→ Task description
What is needed is an exact repetition of the lines from the first one in the data through the line with "Skruf Superwhite No. 57 Polar Eucalyptus är", with no pictures.

→ Given entries
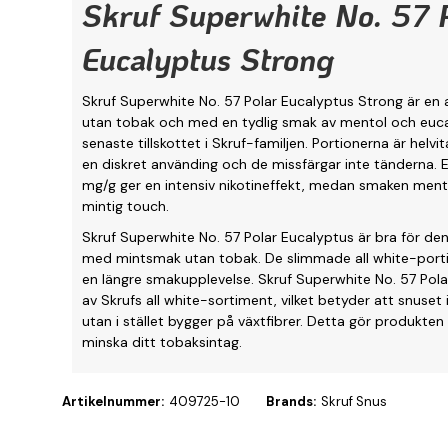
Skruf Superwhite No. 57 
Eucalyptus Strong
Skruf Superwhite No. 57 Polar Eucalyptus Strong är en 
utan tobak och med en tydlig smak av mentol och euca
senaste tillskottet i Skruf-familjen. Portionerna är helvi
en diskret använding och de missfärgar inte tänderna. E
mg/g ger en intensiv nikotineffekt, medan smaken ment
mintig touch.
Skruf Superwhite No. 57 Polar Eucalyptus är bra för de
med mintsmak utan tobak. De slimmade all white-porti
en längre smakupplevelse. Skruf Superwhite No. 57 Pola
av Skrufs all white-sortiment, vilket betyder att snuset
utan i stället bygger på växtfibrer. Detta gör produkten e
minska ditt tobaksintag.
Artikelnummer:
409725-10
Brands:
Skruf Snus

→ Your response
Skruf Superwhite No. 57 
Eucalyptus Strong
Skruf Superwhite No. 57 Polar Eucalyptus Strong är en 
utan tobak och med en tydlig smak av mentol och euca
senaste tillskottet i Skruf-familjen. Portionerna är helvi
en diskret använding och de missfärgar inte tänderna. E
mg/g ger en intensiv nikotineffekt, medan smaken ment
mintig touch.
Skruf Superwhite No. 57 Polar Eucalyptus är bra för de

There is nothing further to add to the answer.